THE CHARM PARK:最近、意識していることなんですが、なるべく来てくださっているお客さんと目が合うようにしたいなと思っていて。それがライブの意味なのかなって。僕は基本的に恥ずかしがり屋なので、目をつぶって歌うことが多いんですが、お客さんと繋がることができるのが、ライブの最も大切な瞬間ですよね。そのお客さんとは、いつ次に会えるかもわからないですし。何より自分の音楽を聴いて、このライブに来てくださっているわけですから、何か僕と通じるものがあると思うので。
――そういうお客さんの反応が、それからの演奏に影響することもありますか。
THE CHARM PARK:もちろんあります。英語の歌の時に一緒に口ずさんでくださっている方を見ると、「英語の歌詞の部分も一緒に歌ってくれるんだな」って思いますし、コール&レスポンスで聴こえる皆さんの声は、何と言うか…頭を真っ白にしてくれます。その声によって、僕も今までできなかったことができるようになる気がして。魔法みたいですね。むしろ、その瞬間のためにライブをしているような気がします。もともと僕は裏方というか、音楽を作る方が好きで、ここまでライブをするようになるとは思ってなくて。でも、こうやって続けることによって、新しい出会いがたくさんあって、今は自分の活動には欠かせない存在になってきています。
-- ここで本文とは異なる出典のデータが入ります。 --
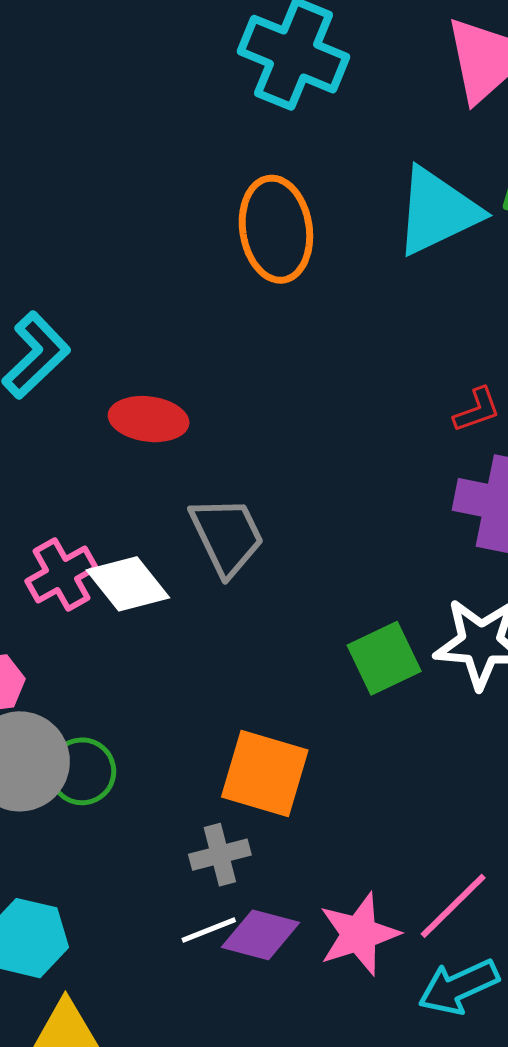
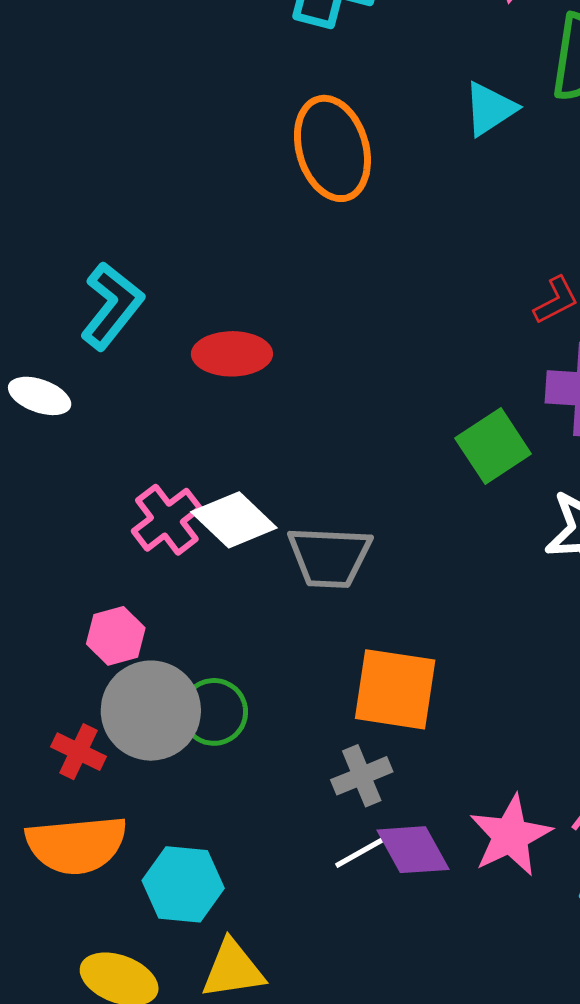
cyan triangle: (437, 211) -> (490, 109), size x0.6
gray trapezoid: (227, 536) -> (330, 557), moved, turned 126
green square: (384, 658) -> (493, 446), moved
purple diamond: (260, 935) -> (413, 850), turned 54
実は、5月にライブで初めて試してみたことがあって。札幌でライブをしたときに、セットリストを決めずにやってみたんです。新曲の「Stars Colliding」をやることだけは決めていたんですが、どのタイミングでやるかも、他に何を演奏するかもステージに立つまで決めないでおこうと思って。演奏はほぼ1人で、何曲かドラムの方にサポートしてもらったんですが、ドラムの方にも、いつどの曲をやるのかを言わなくて。ステージに立って、1曲ずつお客さんの顔を見てから決めました。その時に浮かんだ曲って、お客さんから何かを感じたからこそ浮かんだんだと思うんですよね。すごく新鮮な体験でしたし、なによりすごく流れの良いセットリストになりました。
▲THE CHARM PARK / Stars Colliding (Lyric Video)
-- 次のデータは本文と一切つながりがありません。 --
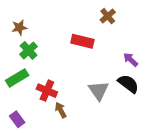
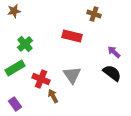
brown cross: (108, 16) -> (94, 14), turned -32
brown star: (19, 28) -> (14, 11), moved
gray triangle: (99, 91) -> (72, 75), moved

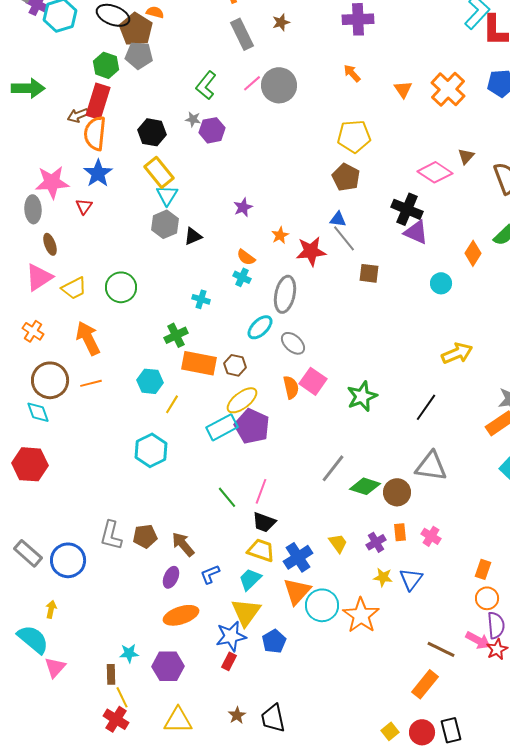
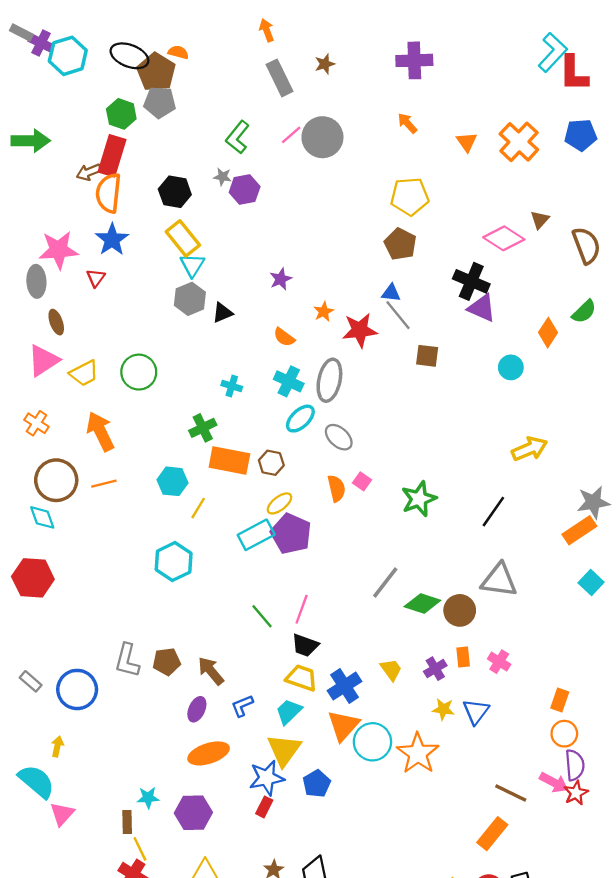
cyan cross: (242, 277) -> (289, 381), moved, size x1.4
pink square: (313, 381) -> (362, 481), size x0.6
yellow ellipse: (242, 400) -> (279, 503), size x0.7
gray rectangle: (28, 553) -> (31, 681), size x0.7

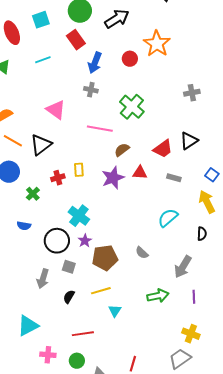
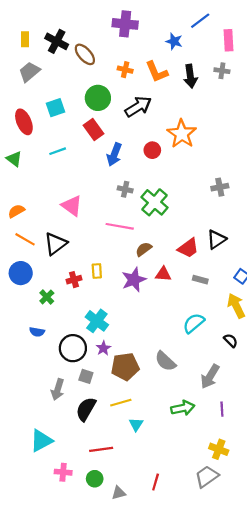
gray cross: (91, 90) -> (125, 189), moved
black semicircle: (202, 234) -> (231, 341), turned -48
gray semicircle: (142, 253) -> (165, 361), size x1.5
black semicircle: (69, 297) -> (86, 409), size x1.6

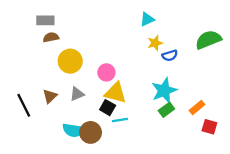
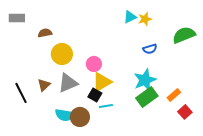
gray rectangle: (45, 20) -> (17, 18), moved
yellow star: (155, 43) -> (145, 19), moved
yellow triangle: (115, 93) -> (102, 82), turned -45
gray triangle: (77, 94) -> (68, 83), size x1.5
green rectangle: (166, 110) -> (147, 97), size x1.5
red square: (209, 127) -> (185, 112), turned 32

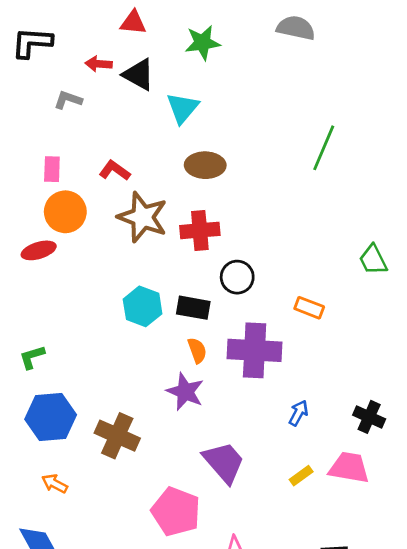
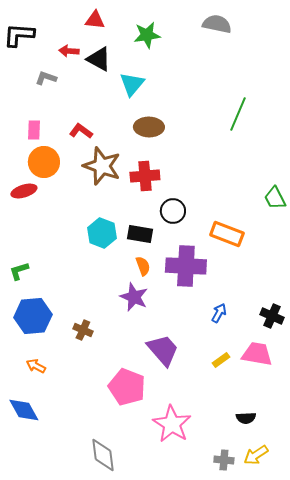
orange rectangle: (309, 308) -> (227, 234), size x1.5
brown cross: (117, 436) -> (83, 330), size x0.6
――では、7月のビルボードライブの公演もセットリストを決めずに?
THE CHARM PARK:たしかに、それくらい信頼できるメンバーと一緒にやりますが、どうしようかな…(笑)。リハーサルをしながら組み立てていこうと思います。ビルボードライブは映像では見たことがありますが、行くのは初めてで。カーテンを開けるタイミングもどうしようかな。楽しみですね。
――4月から6月までは、大橋トリオの【ohashiTrio HALL TOUR 2019 ~THUNDERBIRD~】にも参加されていました。大橋トリオのツアーサポートは3年目ですが、サポートを通じて気付くことはありますか。
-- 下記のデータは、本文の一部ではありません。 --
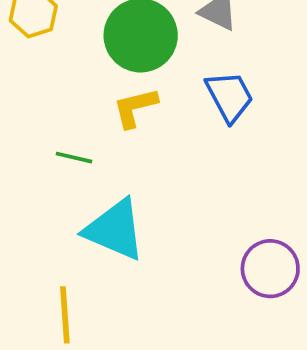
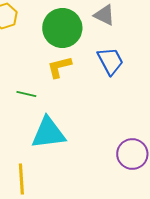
cyan triangle: (115, 230) -> (48, 133), turned -30

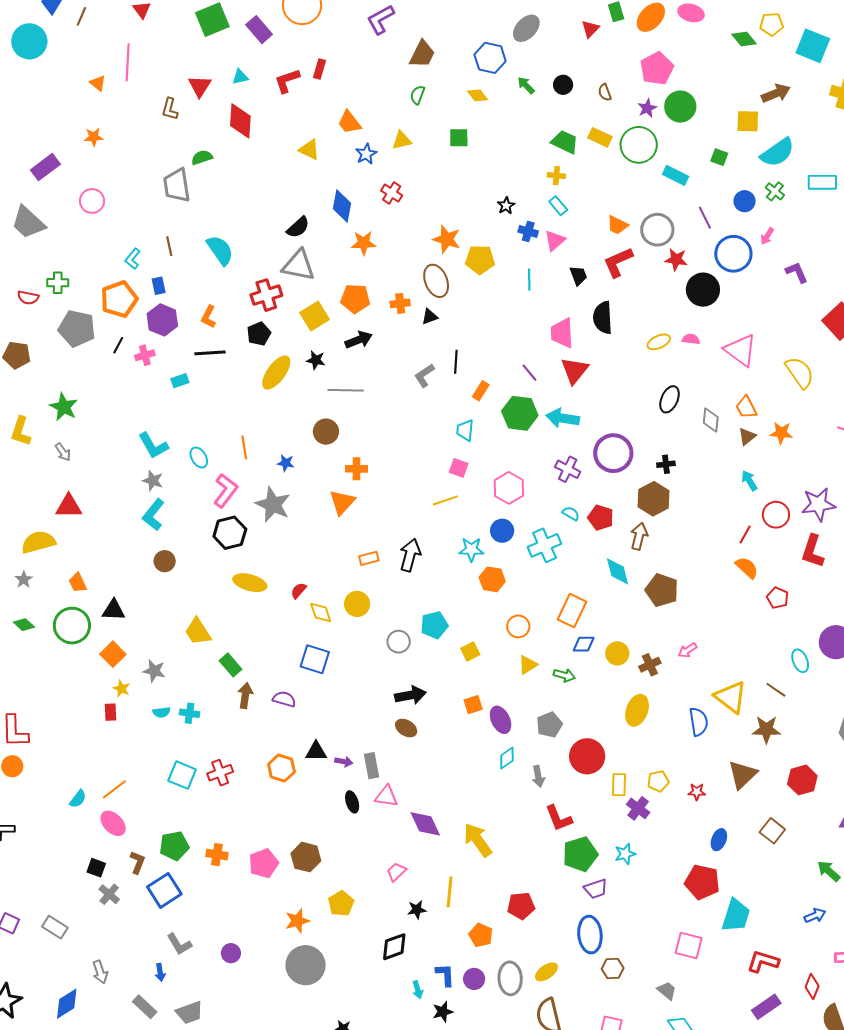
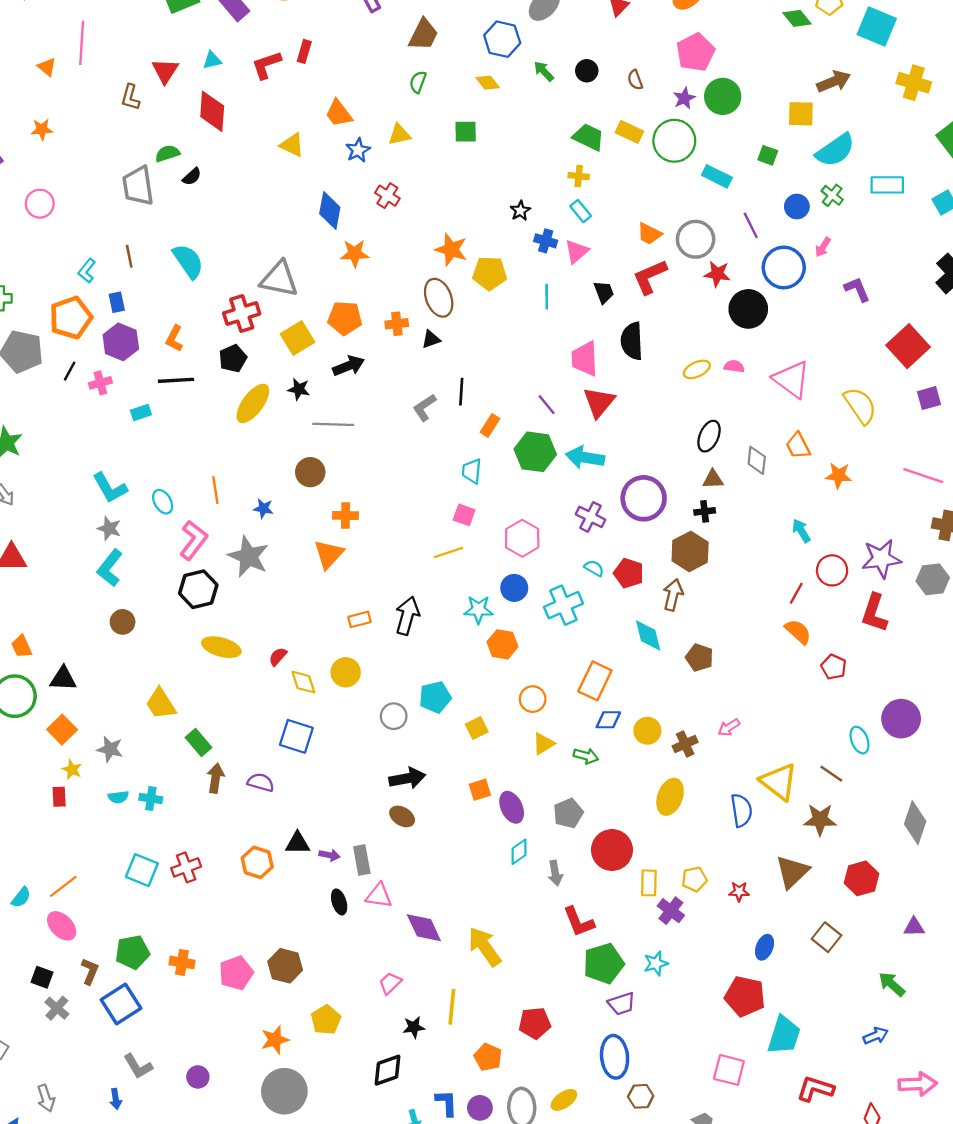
black semicircle: (298, 227) -> (192, 177), moved, size x0.7
brown triangle: (747, 436) -> (713, 479), moved, turned 36
brown pentagon: (662, 590) -> (699, 658), size x0.7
THE CHARM PARK:僕も大橋トリオさんも、バンドではないので立場がすごく似ていて。なので、リハーサルで何を優先して聴くようにしているのかとか、本番のステージで何を大事にしているのかなどは、とても勉強になります。あとサポートメンバーという立場でライブに参加することによって、自分のライブの時にもサポートメンバーの方が、どういう気持ちで演奏してくださっているのかも理解できる良い機会だなって思います。英語だと「empathy」って言うんでしょうか…。どちらの気持ちも理解できる、良い機会だなと思っています。
――ちなみに、THE CHARM PARKさんが人生で初めて聴いたライブはなんですか。
THE CHARM PARK:初めて自分がお金を払って行ったライブは、12歳の時だったんですが、ロサンゼルスのウィルターンシアターの【G3】っていう、早弾きギターリスト3人のライブですね。ジョー・サトリアーニと、スティーヴ・ヴァイと、ジョン・ペトルーシという組み合わせで。それぞれが1人ずつ演奏して、最後に3人みんなで演奏するっていう。【G3】自体は、色んな組み合わせで3回くらい聴きにいきました。僕は子供の頃、ギターキッズだったので一時期ギターリストしか聴いてなくって。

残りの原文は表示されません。